Chronique

TOC & The Compulsive Brass

Air Bump

Jérémie Ternoy (cla), Ivann Cruz (g), Christian Pruvost (tp), Jean-Baptiste Rubin (ts, bs), Sakina Abdou (as, ss), Maxime Morel (tb), Peter Orins(dms)

Label / Distribution : Circum Disc

La Nouvelle-Orléans en a vu d’autre. Des ouragans, des submersions, des pluies diluviennes… Alors lorsque le trio composé de Jérémie Ternoy au Fender Rhodes, de Peter Orins à la batterie et de Ivann Cruz à la guitare débarque en Louisiane en tramway, tout droit revenu de la banquise pour retrouver l’électricité, le bayou ne se méfie pas forcément. Pourtant, TOC n’arrive pas seul, puisqu’au trio s’adjoint un quarteron de soufflants parmi leurs amis du collectif Muzzix, rangés sous le fanion du Compulsive Brass, formation éphémère et pugnace menée par le trompettiste Christian Pruvost dont le râle extatique fraye avec les éclats acérés de la puissance électrique. La fanfare de poche, où l’on découvre deux saxophonistes adeptes des expériences bruitistes de Becoq, Sakina Abdou (Eliogabal) et Jean-Baptiste Rubin (Louis Minus XVI), est là pour capter l’énergie des rues populaires du Quartier Français.

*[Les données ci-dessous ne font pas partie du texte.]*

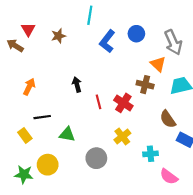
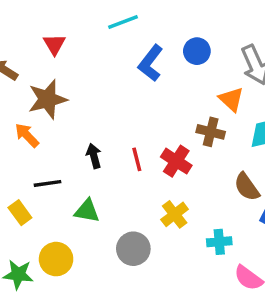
cyan line: (90, 15) -> (123, 22), turned 60
red triangle: (28, 29) -> (54, 44), moved
brown star: (58, 36) -> (47, 99), moved, size x1.6
black arrow: (77, 85) -> (94, 156), moved
orange arrow: (29, 87) -> (27, 135), turned -70

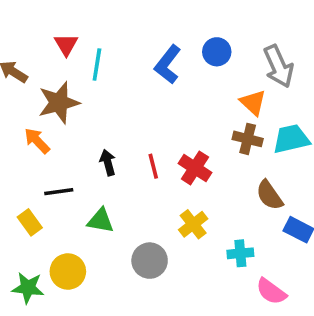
cyan line: (123, 22) -> (97, 64), moved, turned -60
brown cross: (211, 132) -> (248, 139), moved

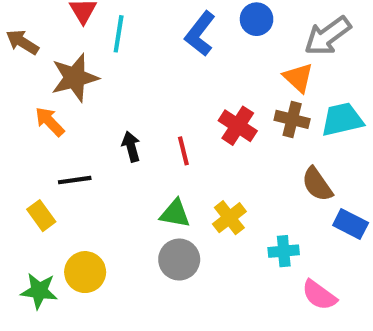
gray arrow: (278, 66) -> (328, 36), turned 78
red cross: (195, 168) -> (238, 126), moved
green triangle: (101, 221) -> (175, 214), moved

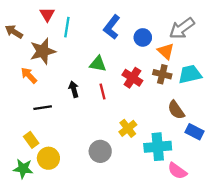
blue circle: (257, 19) -> (143, 37), moved
green triangle: (175, 214) -> (98, 64), moved
yellow rectangle: (41, 216) -> (31, 140), moved
cyan cross: (284, 251) -> (158, 147), size x1.6

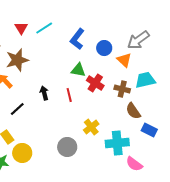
cyan line: (67, 27) -> (44, 28), moved, turned 48
green triangle: (98, 64) -> (78, 70), moved
brown cross: (162, 74) -> (122, 89), moved
black line: (43, 108) -> (17, 109), turned -35

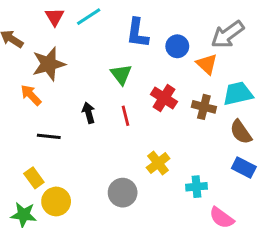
blue L-shape: (77, 39) -> (137, 33), turned -30
green triangle: (78, 70) -> (121, 74), moved, turned 42
black line: (17, 109) -> (49, 136), turned 49
brown semicircle: (133, 111) -> (241, 132), moved
cyan cross: (117, 143) -> (196, 187), size x0.6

Ce n’est pas, au premier abord, très évident, et les coups de boutoir du Power Trio nous renvoient aux climats habituels, proches de l’agitation urbaine et des débris de métal. « Air Bump » débute dans un maelström de remous souterrains, telle une nappe épaisse qui avance inexorablement. Air Bump se constitue d’un noyau très dense, voisin de Haircut, le précédent disque, avec quelques souffles en surplus pour complexifier le tout. Et puis soudain, au gré d’un jeu de coulisse du tromboniste Maxime Morel, devenant omniprésent avec le temps, puis du tutti compulsif du brass-band, voici que l’équipage fait surface. Un peu de lumière tamise l’agrégat noirâtre, curé des marais. Le propos s’échauffe, se raffine mais garde son aspect turbide, volontairement étouffant. C’est finalement avec « Kat Kid », le dernier long titre, que l’on perçoit davantage la silhouette d’un jazz New-Orleans. Mais bien sûr, celui-ci est comme passé dans un blutoir, empoissé de scories, recouvert d’un limon de clavier et de guitare. Cela évoque une civilisation éteinte qui sortirait de terre sous le pinceau délicat de l’archéologue.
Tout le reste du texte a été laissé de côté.